Following US President Donald Trump’s decision on Wednesday to move his country’s embassy to Jerusalem and recognize it as the Israeli capital, the Iranian-backed Shia militia known as Harakat Hezbollah al-Nujaba announced they now had a “legitimate reason” to attack US troops in Iraq.

“Trump’s stupid decision…will be the big spark for removing this entity (Israel) from the body of the Islamic nation, and a legitimate reason to target American forces,” the group’s leader Akram al-Kaabi said in a statement.

Al-Nujaba, an Iraqi brigade formed to “liberate the Golan Heights,” was recently singled out by the US Congress in a bill looking to add them to its terror list, a move that sparked anger among another faction of the prominent Shia Hashd al-Shaabi militia, Sayara al-Ashura, which has already threated to target US forces and advisers based in Iraq.

“The US has become our direct enemy after the Congress’ decision against some Hashd al-Shaabi factions,” Abdullatif al-Amidi, a commander from Sayara al-Ashura, had threatened.
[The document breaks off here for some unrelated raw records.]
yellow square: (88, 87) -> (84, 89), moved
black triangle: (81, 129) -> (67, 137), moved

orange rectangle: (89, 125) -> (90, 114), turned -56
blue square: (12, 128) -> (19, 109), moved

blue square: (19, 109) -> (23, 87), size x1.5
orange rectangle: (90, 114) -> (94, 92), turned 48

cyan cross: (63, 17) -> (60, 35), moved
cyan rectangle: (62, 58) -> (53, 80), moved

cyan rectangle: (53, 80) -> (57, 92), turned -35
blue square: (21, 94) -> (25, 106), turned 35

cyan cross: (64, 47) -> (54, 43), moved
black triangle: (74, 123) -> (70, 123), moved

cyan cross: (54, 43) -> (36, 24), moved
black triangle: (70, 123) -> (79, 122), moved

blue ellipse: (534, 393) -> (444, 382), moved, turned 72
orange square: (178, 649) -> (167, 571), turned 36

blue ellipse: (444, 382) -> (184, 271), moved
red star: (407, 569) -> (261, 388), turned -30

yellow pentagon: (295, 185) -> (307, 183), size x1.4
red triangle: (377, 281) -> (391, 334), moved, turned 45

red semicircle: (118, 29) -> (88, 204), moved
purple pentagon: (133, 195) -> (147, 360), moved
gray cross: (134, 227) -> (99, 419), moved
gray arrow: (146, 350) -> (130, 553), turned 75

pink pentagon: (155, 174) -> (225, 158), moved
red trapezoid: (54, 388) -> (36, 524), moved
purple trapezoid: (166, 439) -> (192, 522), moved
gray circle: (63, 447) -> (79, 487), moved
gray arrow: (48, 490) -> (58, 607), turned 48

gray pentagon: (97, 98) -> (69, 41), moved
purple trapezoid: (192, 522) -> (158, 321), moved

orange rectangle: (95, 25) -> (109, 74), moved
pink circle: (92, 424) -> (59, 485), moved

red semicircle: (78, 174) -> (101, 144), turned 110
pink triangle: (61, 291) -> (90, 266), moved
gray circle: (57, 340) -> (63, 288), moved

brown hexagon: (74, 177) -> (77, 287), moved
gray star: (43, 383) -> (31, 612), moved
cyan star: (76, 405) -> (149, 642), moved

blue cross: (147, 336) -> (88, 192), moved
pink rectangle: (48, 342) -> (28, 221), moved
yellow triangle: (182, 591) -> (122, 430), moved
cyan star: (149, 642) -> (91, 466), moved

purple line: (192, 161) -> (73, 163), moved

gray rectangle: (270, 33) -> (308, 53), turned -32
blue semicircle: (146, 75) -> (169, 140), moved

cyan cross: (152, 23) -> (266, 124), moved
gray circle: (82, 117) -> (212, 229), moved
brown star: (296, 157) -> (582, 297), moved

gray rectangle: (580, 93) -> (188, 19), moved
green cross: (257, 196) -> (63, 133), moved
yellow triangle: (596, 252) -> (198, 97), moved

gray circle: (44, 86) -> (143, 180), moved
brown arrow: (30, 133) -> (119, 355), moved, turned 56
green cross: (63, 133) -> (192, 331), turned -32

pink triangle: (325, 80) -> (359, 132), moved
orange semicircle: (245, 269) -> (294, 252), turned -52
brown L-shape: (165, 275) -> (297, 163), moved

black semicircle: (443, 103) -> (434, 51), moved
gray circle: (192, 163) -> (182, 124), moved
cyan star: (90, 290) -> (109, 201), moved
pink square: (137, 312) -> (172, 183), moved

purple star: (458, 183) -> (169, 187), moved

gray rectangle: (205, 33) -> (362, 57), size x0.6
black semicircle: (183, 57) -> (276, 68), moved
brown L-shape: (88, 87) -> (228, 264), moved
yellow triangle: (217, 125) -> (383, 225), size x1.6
Sayara al-Salam, or Peace Brigade, a militia closely aligned with Iraq’s influential Shia cleric Muqtada al- Sadr, also directly threatened the US and Israel.

The armed group issued the threats as Sadr warned the people and leaders of the Arab world not to give up on the “occupied land” of Jerusalem.

“We can reach Israel through Syria,” the cleric said in a speech broadcast on Iraqi television channels on Thursday.

“Now, I am alone, but if all armed factions agree to confront Israel, I am ready to be the first soldier, not the first commander,” he added.

Ayatollah Ali al-Sistani in Najaf also condemned the move, saying all “efforts of the nation must be united in this way,” referring to the need for hundreds of millions of Arabs and Muslims to “return Jerusalem to its Palestinian owners.”

“We are capable of liberating Palestine as we have defeated terrorism,” Abdul Latif al-Hemyem, the head of the Sunni Endowment in Iraq, declared on Thursday.  

The move, however, has angered Arab leaders across the region but raises particular concerns for American interests in Iraq and Syria, whose presence remains significant in those countries in the fight against the Islamic State (IS) and where the militias operate with impunity.

Iraqi Prime Minister Haider al-Abadi’s office expressed concern when the relocation of the US embassy to Jerusalem was announced. “The Iraqi government receives this news with the utmost worry and warns about this decision’s ramifications on the stability of the region and the world.”

The ruling Dawa Party leader and former Iraqi Prime Minister Nouri al-Maliki in November announced that the US’ presence in Iraq was causing instability and called for the withdrawal of US troops.

“The stability of Iraq does not serve America and its allies,” he said, adding that Washington was “working on the instability of Iraq to maintain its existence in a manner of permanent occupation.”

The Iraqi sentiment will now likely extend to neighboring countries who oppose Trump’s decision.